* [TASK REQUIREMENTS] Starting at the line that contains "Det indre forseglingslagets", return every line through the end of the entries below, exactly and with nothing else.

* [LISTED ENTRIES]
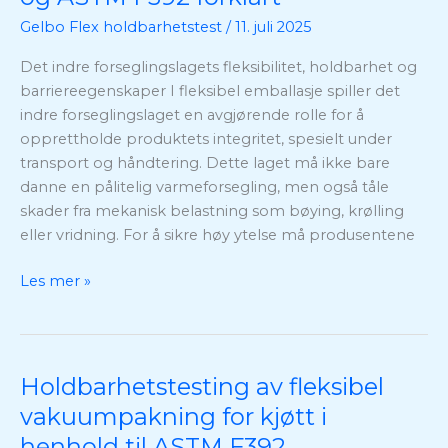
indre
Gelbo Flex holdbarhetstest
/
11. juli 2025
tetningslaget:
Gelbo-
Det indre forseglingslagets fleksibilitet, holdbarhet og
testmetoden
barriereegenskaper I fleksibel emballasje spiller det
og
indre forseglingslaget en avgjørende rolle for å
ASTM
opprettholde produktets integritet, spesielt under
F392
transport og håndtering. Dette laget må ikke bare
forklart
danne en pålitelig varmeforsegling, men også tåle
skader fra mekanisk belastning som bøying, krølling
eller vridning. For å sikre høy ytelse må produsentene
Les mer »
Holdbarhetstesting av fleksibel
Holdbarhetstesting
av
vakuumpakning for kjøtt i
fleksibel
henhold til ASTM F392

* [YOUR RESPONSE]
Det indre forseglingslagets fleksibilitet, holdbarhet og
testmetoden
barriereegenskaper I fleksibel emballasje spiller det
og
indre forseglingslaget en avgjørende rolle for å
ASTM
opprettholde produktets integritet, spesielt under
F392
transport og håndtering. Dette laget må ikke bare
forklart
danne en pålitelig varmeforsegling, men også tåle
skader fra mekanisk belastning som bøying, krølling
eller vridning. For å sikre høy ytelse må produsentene
Les mer »
Holdbarhetstesting av fleksibel
Holdbarhetstesting
av
vakuumpakning for kjøtt i
fleksibel
henhold til ASTM F392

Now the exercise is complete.